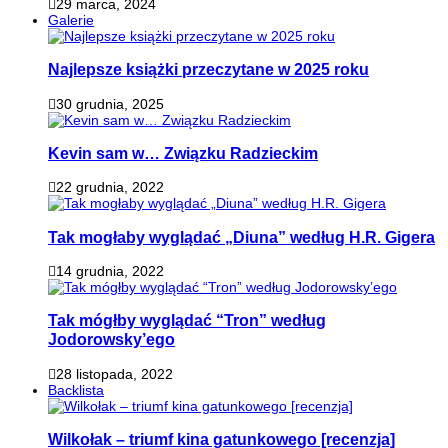
29 marca, 2024
Galerie
Najlepsze książki przeczytane w 2025 roku
30 grudnia, 2025
Kevin sam w… Związku Radzieckim
22 grudnia, 2022
Tak mogłaby wyglądać „Diuna” według H.R. Gigera
14 grudnia, 2022
Tak mógłby wyglądać “Tron” według
Jodorowsky’ego
28 listopada, 2022
Backlista
Wilkołak – triumf kina gatunkowego [recenzja]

> [Work order]: Every record above should be transcribed exactly; the pictures stay out of the copy.

> [Task answer]:
29 marca, 2024
Galerie
Najlepsze książki przeczytane w 2025 roku
30 grudnia, 2025
Kevin sam w… Związku Radzieckim
22 grudnia, 2022
Tak mogłaby wyglądać „Diuna” według H.R. Gigera
14 grudnia, 2022
Tak mógłby wyglądać “Tron” według
Jodorowsky’ego
28 listopada, 2022
Backlista
Wilkołak – triumf kina gatunkowego [recenzja]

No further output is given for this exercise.